Surgery
Although surgery does not cure
endometriosis, it does offer short-term results for
most women and long-term relief for a few.
Surgery is
generally recommended for endometriosis when:
- Treatment with hormone therapy has not
controlled symptoms, and symptoms interfere with daily
living.
- Endometrial implants or scar tissue (adhesions) interferes with the functions of other
abdominal organs.
- Endometriosis causes infertility.
Surgery Choices
- Laparoscopy is
the most common procedure used to
diagnose and treat endometriosis. If your doctor
recommends a laparoscopy, it will be used to look for and possibly to remove or
destroy implants and scar tissue. During the same procedure, the doctor can:
- Examine the
internal organs for signs of endometriosis and other possible problems. This is
the only way that endometriosis can be diagnosed with certainty. But a "no
endometriosis" diagnosis is never certain. Growths (implants) can be tiny or
hidden from the surgeon's view.
- Remove any
visible endometriosis implants and scar tissue that may be causing pain or
infertility. A surgeon uses one or more techniques, including cutting and
removing the growths (excision) or destroying them with a laser beam or an
electric current (electrocautery). If the doctor finds an endometriosis cyst on
an ovary (endometrioma), he or she will likely remove the cyst.
- Hysterectomy with oophorectomy offers
the chance of long-term pain relief for women who have no future childbearing
plans. But hysterectomy with oophorectomy is a major surgery that has risks of
complications from the surgery and anesthesia. After having your ovaries
removed, low-estrogen side effects can be more sudden and severe than
low-estrogen symptoms at natural
menopause. And, when you start menopause early, your
risk of future
osteoporosis increases unless you take measures to
protect your bones. Talk to your doctor about whether
estrogen replacement therapy or nonhormone treatment
(bisphosphonates) might be best for you.
Should I have a hysterectomy with oophorectomy to treat endometriosis?
Should I use estrogen replacement therapy after having a hysterectomy or oophorectomy?
What To Think About
Women who do not become
pregnant after surgery can consider trying
fertility drugs with
insemination or
in vitro fertilization. For more information, see the
topic
Fertility Problems.
Some studies suggest
that using hormone therapy after surgery can make the pain-free period longer
by preventing the growth of new or returning endometriosis.5
When laparoscopy may not be needed
Surgery is
the only way to be sure that you have endometriosis. Usually, this can be done
with a tiny viewing instrument that is inserted through a small incision (laparoscopy). But laparoscopy is not always needed.

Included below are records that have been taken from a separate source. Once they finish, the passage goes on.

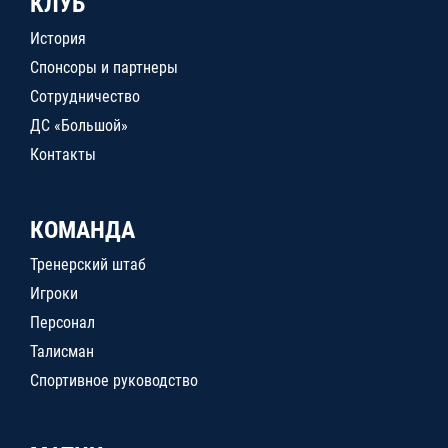
КЛУБ
История
Спонсоры и партнеры
Сотрудничество
ДС «Большой»
Контакты
КОМАНДА
Тренерский штаб
Игроки
Персонал
Талисман
Спортивное руководство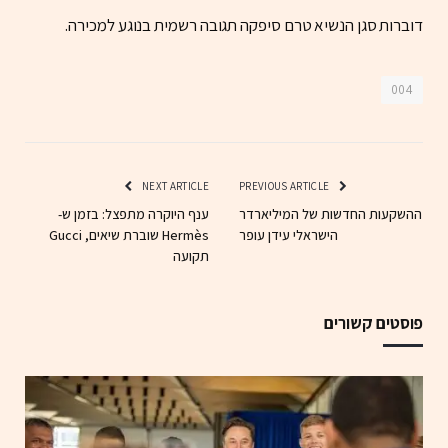
דוברות סגן הנשיא טרם סיפקה תגובה רשמית בנוגע למכירה.
004
NEXT ARTICLE
PREVIOUS ARTICLE
ההשקעות החדשות של המיליארדר
ענף היוקרה מתפצל: בזמן ש-
הישראלי עידן עופר
Hermès שוברת שיאים, Gucci
תקועה
פוסטים קשורים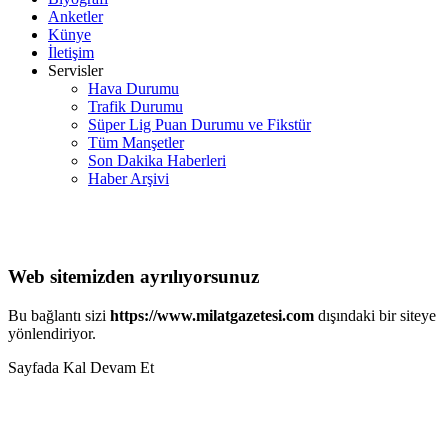
Anketler
Künye
İletişim
Servisler
Hava Durumu
Trafik Durumu
Süper Lig Puan Durumu ve Fikstür
Tüm Manşetler
Son Dakika Haberleri
Haber Arşivi
Web sitemizden ayrılıyorsunuz
Bu bağlantı sizi
https://www.milatgazetesi.com
dışındaki bir siteye
yönlendiriyor.
Sayfada Kal
Devam Et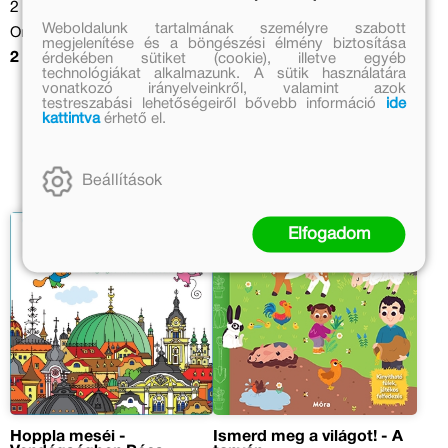
2 999 Ft
2 999 Ft
Weboldalunk tartalmának személyre szabott
Online ár:
Online ár:
megjelenítése és a böngészési élmény biztosítása
érdekében sütiket (cookie), illetve egyéb
2 459 Ft
2 459 Ft
technológiákat alkalmazunk. A sütik használatára
vonatkozó irányelveinkről, valamint azok
Kosárba
testreszabási lehetőségeiről bővebb információ
ide
kattintva
érhető el.
Beállítások
Elfogadom
Hoppla meséi -
Ismerd meg a világot! - A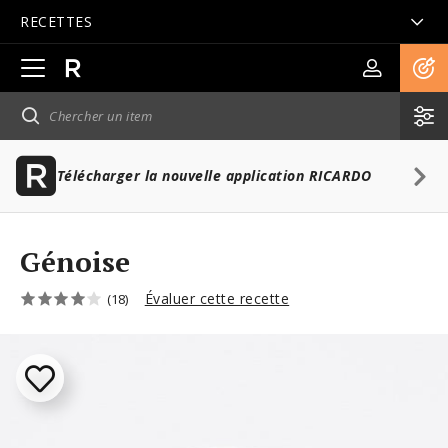
RECETTES
Ouvrir
la
navigation
principale
Télécharger la nouvelle application RICARDO
Génoise
Évaluer cette recette
(18)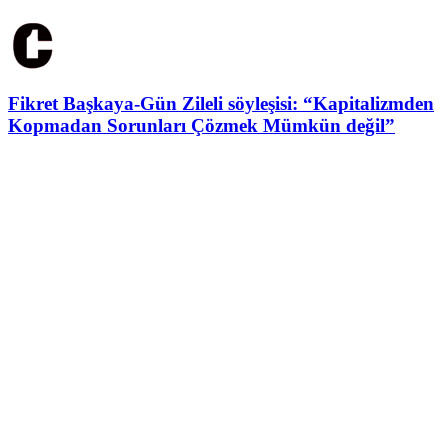
Fikret Başkaya-Gün Zileli söyleşisi: “Kapitalizmden
Kopmadan Sorunları Çözmek Mümkün değil”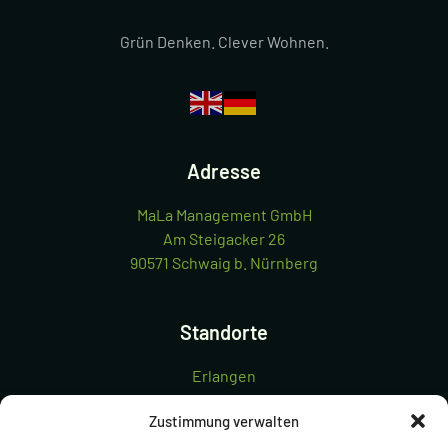
Grün Denken. Clever Wohnen.
Adresse
MaLa Management GmbH
Am Steigacker 26
90571 Schwaig b. Nürnberg
Standorte
Erlangen
Nürnberg Süd
Zustimmung verwalten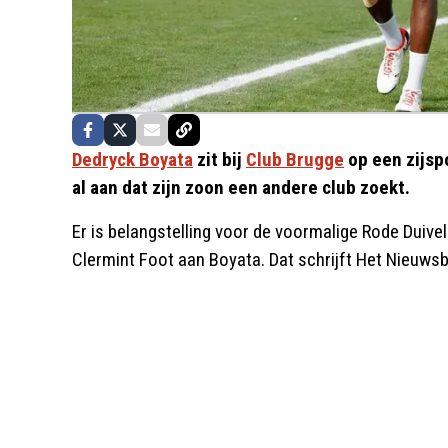
Dedryck Boyata
zit bij
Club Brugge
op een zijsp
al aan dat zijn zoon een andere club zoekt.
Er is belangstelling voor de voormalige Rode Duive
Clermint Foot aan Boyata. Dat schrijft Het Nieuwsb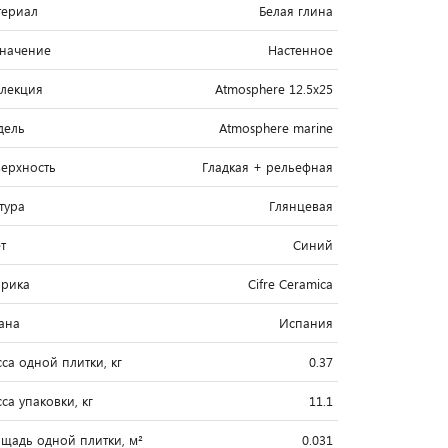
ериал
Белая глина
начение
Настенное
лекция
Atmosphere 12.5x25
дель
Atmosphere marine
ерхность
Гладкая + рельефная
тура
Глянцевая
т
Синий
рика
Cifre Ceramica
ана
Испания
са одной плитки, кг
0.37
са упаковки, кг
11.1
щадь одной плитки, м²
0.031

Doctors commonly try anti-inflammatory and/or hormone treatment for suspected
endometriosis. If this works, endometriosis is a more likely diagnosis.
Endometriosis symptoms will stop naturally after you
reach menopause. If you are nearing age 50, controlling symptoms with home
treatment and hormone therapy until you reach menopause may be a more
reasonable choice for you than surgery. But if scar tissue is causing pain,
hormone therapy will not be effective.